### Directions for this task
For the records that follow, please set down exactly the lines between the one holding "bonainvest AG (687, 2394)" and the one holding "Tinywagen mieten in", inclusive, and only those.

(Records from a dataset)
####
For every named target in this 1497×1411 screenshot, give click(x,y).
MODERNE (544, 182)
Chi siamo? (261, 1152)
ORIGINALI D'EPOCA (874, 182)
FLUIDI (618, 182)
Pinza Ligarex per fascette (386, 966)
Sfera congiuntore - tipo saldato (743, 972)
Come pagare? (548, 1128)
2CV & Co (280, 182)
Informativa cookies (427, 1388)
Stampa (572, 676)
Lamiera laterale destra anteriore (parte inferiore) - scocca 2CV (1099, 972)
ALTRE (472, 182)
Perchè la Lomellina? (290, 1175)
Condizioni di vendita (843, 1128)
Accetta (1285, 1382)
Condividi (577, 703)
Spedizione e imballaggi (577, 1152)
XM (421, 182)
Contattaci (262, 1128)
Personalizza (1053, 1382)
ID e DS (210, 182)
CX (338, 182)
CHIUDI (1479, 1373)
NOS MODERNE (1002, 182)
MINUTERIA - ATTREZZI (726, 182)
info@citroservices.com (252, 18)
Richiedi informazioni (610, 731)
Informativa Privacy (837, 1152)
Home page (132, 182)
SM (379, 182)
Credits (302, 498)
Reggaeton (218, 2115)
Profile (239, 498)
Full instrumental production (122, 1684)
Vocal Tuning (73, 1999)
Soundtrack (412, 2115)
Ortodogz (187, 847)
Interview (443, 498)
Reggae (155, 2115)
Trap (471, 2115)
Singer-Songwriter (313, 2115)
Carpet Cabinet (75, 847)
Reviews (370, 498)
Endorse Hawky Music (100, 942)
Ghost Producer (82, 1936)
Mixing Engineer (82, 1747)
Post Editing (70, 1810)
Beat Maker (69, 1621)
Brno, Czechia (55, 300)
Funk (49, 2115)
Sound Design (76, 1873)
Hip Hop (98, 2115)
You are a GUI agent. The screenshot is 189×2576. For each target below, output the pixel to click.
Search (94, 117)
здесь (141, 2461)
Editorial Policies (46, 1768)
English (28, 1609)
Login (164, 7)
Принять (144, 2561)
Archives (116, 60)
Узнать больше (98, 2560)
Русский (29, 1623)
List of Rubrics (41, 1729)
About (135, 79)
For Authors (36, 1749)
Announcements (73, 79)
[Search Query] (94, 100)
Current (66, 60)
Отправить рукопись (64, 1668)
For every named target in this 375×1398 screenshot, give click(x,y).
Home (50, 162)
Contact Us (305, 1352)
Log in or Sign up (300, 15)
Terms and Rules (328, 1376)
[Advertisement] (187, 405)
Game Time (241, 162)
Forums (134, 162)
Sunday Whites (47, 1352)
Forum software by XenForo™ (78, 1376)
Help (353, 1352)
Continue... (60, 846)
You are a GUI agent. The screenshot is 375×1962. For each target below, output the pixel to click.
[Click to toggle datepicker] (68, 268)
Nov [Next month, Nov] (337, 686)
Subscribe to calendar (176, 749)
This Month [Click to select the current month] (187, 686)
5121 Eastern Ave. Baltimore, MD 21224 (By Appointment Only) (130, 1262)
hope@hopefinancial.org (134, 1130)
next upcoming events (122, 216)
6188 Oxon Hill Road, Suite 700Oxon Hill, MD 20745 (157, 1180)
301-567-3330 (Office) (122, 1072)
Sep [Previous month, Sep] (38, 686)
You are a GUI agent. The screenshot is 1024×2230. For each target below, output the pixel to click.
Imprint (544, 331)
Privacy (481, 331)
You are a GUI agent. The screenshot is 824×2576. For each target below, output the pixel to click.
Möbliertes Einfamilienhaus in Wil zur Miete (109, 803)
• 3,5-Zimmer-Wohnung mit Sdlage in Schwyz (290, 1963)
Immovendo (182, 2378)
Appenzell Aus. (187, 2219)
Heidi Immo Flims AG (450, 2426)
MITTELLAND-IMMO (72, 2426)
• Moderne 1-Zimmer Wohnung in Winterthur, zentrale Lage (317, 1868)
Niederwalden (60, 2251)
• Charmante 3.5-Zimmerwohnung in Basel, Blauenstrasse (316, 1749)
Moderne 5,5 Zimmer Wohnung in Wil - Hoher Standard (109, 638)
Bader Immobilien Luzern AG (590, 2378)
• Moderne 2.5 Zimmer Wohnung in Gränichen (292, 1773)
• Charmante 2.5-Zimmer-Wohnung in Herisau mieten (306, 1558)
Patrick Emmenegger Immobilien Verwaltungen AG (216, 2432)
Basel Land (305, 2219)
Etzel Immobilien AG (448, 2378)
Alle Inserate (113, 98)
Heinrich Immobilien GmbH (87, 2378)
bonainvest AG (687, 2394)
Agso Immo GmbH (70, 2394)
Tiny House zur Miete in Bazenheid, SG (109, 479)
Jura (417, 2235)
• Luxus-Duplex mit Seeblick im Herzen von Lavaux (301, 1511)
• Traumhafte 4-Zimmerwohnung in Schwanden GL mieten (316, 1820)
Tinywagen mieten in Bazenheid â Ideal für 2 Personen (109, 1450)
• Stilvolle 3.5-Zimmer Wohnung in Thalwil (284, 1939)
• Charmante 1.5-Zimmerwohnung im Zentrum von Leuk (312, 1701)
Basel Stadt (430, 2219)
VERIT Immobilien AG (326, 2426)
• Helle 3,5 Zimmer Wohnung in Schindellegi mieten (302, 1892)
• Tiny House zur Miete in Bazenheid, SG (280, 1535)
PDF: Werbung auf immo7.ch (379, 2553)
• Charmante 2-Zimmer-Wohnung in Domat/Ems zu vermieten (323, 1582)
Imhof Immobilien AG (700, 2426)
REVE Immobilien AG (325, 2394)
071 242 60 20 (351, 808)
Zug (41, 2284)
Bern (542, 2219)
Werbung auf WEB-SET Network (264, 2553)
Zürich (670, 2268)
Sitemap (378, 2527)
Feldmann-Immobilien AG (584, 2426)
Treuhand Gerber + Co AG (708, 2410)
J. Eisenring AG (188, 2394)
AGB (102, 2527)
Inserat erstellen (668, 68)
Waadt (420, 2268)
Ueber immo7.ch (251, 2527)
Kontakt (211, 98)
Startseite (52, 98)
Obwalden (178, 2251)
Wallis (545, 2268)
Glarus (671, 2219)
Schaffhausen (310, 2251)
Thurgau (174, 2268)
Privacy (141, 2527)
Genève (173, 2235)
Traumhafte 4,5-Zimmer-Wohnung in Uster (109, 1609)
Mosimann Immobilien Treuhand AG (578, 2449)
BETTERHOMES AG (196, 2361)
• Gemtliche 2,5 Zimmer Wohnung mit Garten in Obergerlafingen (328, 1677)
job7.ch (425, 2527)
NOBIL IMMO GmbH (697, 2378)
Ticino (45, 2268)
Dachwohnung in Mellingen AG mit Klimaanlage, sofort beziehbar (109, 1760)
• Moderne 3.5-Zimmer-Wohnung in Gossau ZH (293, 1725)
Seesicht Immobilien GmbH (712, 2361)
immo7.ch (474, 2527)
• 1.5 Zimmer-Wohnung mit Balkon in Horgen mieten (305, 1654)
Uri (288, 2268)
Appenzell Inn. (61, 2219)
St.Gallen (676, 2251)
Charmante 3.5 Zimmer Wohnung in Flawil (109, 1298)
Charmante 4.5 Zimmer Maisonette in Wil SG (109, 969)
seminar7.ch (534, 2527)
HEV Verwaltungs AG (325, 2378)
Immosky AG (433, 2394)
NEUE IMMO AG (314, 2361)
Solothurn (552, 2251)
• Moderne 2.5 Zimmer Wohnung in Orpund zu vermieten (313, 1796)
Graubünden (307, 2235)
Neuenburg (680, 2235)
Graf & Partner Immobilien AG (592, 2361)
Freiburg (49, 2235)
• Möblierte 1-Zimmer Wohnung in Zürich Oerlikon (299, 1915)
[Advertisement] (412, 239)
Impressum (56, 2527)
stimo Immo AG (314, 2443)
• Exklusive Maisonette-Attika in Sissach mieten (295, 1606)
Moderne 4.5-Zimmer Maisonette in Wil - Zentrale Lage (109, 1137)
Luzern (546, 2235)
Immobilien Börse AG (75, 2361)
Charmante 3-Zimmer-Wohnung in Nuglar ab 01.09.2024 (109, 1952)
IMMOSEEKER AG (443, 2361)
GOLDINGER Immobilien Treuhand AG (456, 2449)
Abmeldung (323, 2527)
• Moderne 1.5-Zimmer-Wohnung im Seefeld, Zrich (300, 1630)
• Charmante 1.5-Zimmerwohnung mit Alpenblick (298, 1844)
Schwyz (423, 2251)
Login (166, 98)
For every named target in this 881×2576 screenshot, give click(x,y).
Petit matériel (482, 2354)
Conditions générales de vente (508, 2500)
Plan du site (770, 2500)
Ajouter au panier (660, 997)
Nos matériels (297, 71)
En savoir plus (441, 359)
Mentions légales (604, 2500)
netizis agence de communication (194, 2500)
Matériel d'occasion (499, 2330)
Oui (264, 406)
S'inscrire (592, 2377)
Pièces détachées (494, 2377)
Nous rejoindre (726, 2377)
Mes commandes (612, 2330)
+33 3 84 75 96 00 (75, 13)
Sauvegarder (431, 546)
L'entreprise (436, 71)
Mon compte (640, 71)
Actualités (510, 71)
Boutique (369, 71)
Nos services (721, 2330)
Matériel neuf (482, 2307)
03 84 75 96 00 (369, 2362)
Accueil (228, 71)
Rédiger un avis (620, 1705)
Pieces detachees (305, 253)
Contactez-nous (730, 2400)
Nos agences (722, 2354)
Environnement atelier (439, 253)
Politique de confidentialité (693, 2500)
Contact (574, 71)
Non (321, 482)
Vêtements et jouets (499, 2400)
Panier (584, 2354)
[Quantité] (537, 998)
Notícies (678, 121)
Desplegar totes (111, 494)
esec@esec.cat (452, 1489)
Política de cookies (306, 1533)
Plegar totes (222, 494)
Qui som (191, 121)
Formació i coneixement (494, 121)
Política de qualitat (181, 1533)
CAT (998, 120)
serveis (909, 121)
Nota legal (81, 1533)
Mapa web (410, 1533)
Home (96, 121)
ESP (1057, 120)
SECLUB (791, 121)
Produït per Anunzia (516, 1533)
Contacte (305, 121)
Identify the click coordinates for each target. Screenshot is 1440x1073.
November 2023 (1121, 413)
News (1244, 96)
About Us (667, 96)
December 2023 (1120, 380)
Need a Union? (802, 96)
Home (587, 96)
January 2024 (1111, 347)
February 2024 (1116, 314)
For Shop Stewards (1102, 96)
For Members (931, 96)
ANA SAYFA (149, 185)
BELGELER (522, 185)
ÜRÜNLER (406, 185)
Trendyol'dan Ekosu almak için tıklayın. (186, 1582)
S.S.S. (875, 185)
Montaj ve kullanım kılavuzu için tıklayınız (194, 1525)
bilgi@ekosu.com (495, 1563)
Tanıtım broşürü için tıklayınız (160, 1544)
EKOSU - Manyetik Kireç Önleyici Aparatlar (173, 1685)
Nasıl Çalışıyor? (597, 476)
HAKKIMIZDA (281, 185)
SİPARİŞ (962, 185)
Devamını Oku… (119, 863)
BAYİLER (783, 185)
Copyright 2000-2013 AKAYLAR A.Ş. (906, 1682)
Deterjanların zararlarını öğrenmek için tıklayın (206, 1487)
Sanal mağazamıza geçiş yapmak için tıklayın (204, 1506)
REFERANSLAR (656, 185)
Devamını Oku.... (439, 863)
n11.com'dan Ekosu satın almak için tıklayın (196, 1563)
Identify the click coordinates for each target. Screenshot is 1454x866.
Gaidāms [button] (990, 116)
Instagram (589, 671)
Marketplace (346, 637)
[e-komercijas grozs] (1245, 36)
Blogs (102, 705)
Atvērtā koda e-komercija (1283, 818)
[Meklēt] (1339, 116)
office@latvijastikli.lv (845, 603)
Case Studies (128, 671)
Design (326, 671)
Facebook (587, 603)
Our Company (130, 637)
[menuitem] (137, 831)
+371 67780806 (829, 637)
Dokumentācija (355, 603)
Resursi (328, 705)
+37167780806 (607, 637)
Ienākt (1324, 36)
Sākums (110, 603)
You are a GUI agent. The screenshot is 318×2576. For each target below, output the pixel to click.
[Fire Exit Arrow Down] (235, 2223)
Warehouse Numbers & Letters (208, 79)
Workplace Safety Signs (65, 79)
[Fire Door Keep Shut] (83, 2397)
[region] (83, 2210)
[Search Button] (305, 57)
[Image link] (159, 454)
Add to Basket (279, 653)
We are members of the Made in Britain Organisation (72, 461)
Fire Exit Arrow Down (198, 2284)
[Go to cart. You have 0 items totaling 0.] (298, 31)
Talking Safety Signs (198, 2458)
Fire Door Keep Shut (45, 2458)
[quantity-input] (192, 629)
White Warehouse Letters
####
### Task result
bonainvest AG (687, 2394)
Agso Immo GmbH (70, 2394)
Tiny House zur Miete in Bazenheid, SG (109, 479)
Jura (417, 2235)
• Luxus-Duplex mit Seeblick im Herzen von Lavaux (301, 1511)
• Traumhafte 4-Zimmerwohnung in Schwanden GL mieten (316, 1820)
Tinywagen mieten in Bazenheid â Ideal für 2 Personen (109, 1450)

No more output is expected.